“Oh, with the help o’ God I’ll tell yer honour a few lies yet before I die,” replied Dinny Lydon, removing his pipe and the hat which, for reasons best known to himself, he wore while at work, and turning on Charlotte a face that, no less than his name, told of Spanish, if not Jewish blood.

“Well, that’s the truth, anyway,” said Charlotte, with a friendly laugh; “but I won’t believe in the coat being ready till I see it. Didn’t ye lose your apprentice since I saw ye?”

“Is it that young gobsther?” rejoined Mrs. Lydon acridly, as she tendered her unsavoury assistance to Charlotte in the removal of her waterproof; “if that one was in the house yer coat wouldn’t be finished in a twelvemonth with all the time Dinny lost cursing him. Faith! it was last week he hysted his sails and away with him. Mind ye, ’twas he was the first-class puppy!”

“Was it the trade he didn’t like?” asked Charlotte; “or was it the skelpings he got from Dinny?

“Throth, it was not, but two plates in the sate of his breeches was what he faulted, and the divil mend him!”

“Two plates!” exclaimed Charlotte, in not unnatural bewilderment; “what in the name of fortune was he doing with them?”

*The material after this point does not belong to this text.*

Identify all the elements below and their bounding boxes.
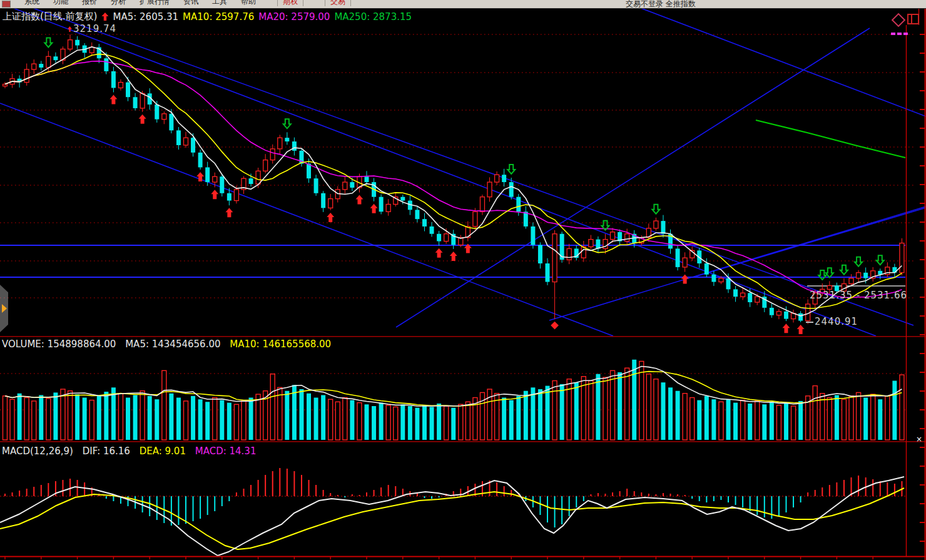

“Well, indeed, Miss Mullen, with respex t’ye, when he came here he hadn’t as much rags on him as’d wipe a candlestick,” replied Mrs. Lydon, with fluent spitefulness; “yerself knows that ourselves has to be losing with puttin’ clothes on thim apprentices, an’ feedin’ them as lavish and as natty as ye’d feed a young bonnuf, an’ afther all they’d turn about an’ say they never got so much as the wettin’ of their mouths of male nor tay nor praties—” Mrs. Lydon replenished her lungs with a long breath,—“and this lad the biggest dandy of them all, that wouldn’t be contint without Dinny’d cut the brea’th of two fingers out of a lovely throusers that was a little sign bulky on him and was gethered into nate plates—”

“Oh, it’s well known beggars can’t bear heat,” said Charlotte, interrupting for purposes of her own a story that threatened to expand unprofitably, “and that was always the way with all the M‘Donaghs. Didn’t I meet that lad’s cousin, Shamus Bawn, driving a new side-car this morning, and his father only dead a week. I suppose now he’s got the money he thinks he’ll never get to the end of it, though indeed it isn’t so long since I heard he was looking for money, and found it hard enough to get it.”

Mrs. Lydon gave a laugh of polite acquiescence, and wondered inwardly whether Miss Mullen had as intimate a knowledge of everyone’s affairs as she seemed to have of Shamus Bawn’s.

“Oh, they say a manny a thing—” she observed with well-simulated inanity. “Arrah! dheen dheffeth, Dinny! thurrum cussoge um’na.”